To truly understand the complete scope of the most complex renovations it is necessary to define how the schedule, building location, utility needs and programmatic phasing interact. An often-overlooked aspect of this project planning is evaluating the existing utility delivery system and its effect on the cost, schedule and phasing of the project. This becomes very evident when a small 1000 sf renovation project has the potential to shut down 100,000’s of sf of operating laboratories repeatedly during the course of a construction project to allow for a variety of utility tie-ins. The financial repercussions of such downtime to a tier one international research organization such as The Broad Institute is extreme.
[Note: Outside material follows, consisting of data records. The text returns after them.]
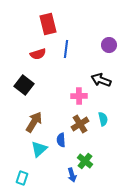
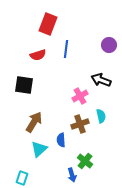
red rectangle: rotated 35 degrees clockwise
red semicircle: moved 1 px down
black square: rotated 30 degrees counterclockwise
pink cross: moved 1 px right; rotated 28 degrees counterclockwise
cyan semicircle: moved 2 px left, 3 px up
brown cross: rotated 12 degrees clockwise
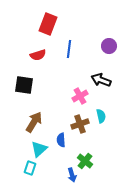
purple circle: moved 1 px down
blue line: moved 3 px right
cyan rectangle: moved 8 px right, 10 px up
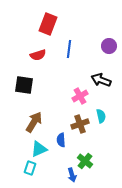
cyan triangle: rotated 18 degrees clockwise
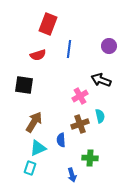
cyan semicircle: moved 1 px left
cyan triangle: moved 1 px left, 1 px up
green cross: moved 5 px right, 3 px up; rotated 35 degrees counterclockwise
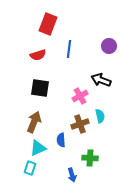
black square: moved 16 px right, 3 px down
brown arrow: rotated 10 degrees counterclockwise
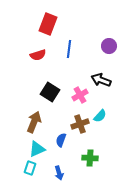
black square: moved 10 px right, 4 px down; rotated 24 degrees clockwise
pink cross: moved 1 px up
cyan semicircle: rotated 56 degrees clockwise
blue semicircle: rotated 24 degrees clockwise
cyan triangle: moved 1 px left, 1 px down
blue arrow: moved 13 px left, 2 px up
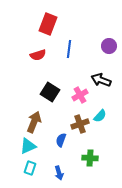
cyan triangle: moved 9 px left, 3 px up
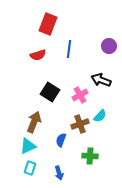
green cross: moved 2 px up
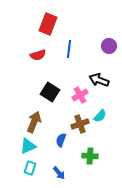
black arrow: moved 2 px left
blue arrow: rotated 24 degrees counterclockwise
By looking at these especially complex projects differently, owners can minimize financial, schedule and operational risk. This presentation will articulate some of the common pitfalls that afflict modern laboratory designs and outline many of the proposed design adjustments being implemented at The Broad Institute in Cambridge, Massachusetts. What are the challenges in this type of project? Identifying the full scope of a project prior to establishing a budget plague every project type, but it becomes increasingly challenging when you add intense complexity, renovation, continuous operation, as well as a challenging location into the equation. This session will offer a roadmap to organizing and implementing a path forward—not by restricting ideas but by discussing important design topics informed both by past experience as well as ongoing construction drivers.
Attendees will learn:
• How to use innovative design to solve persistent laboratory renovation issues.
• How to minimize the financial risk of construction over-runs.
• How to avoid typical design assumptions that could potentially hinder the construction process.
• How to integrate programming, phasing and existing conditions into the project schedule.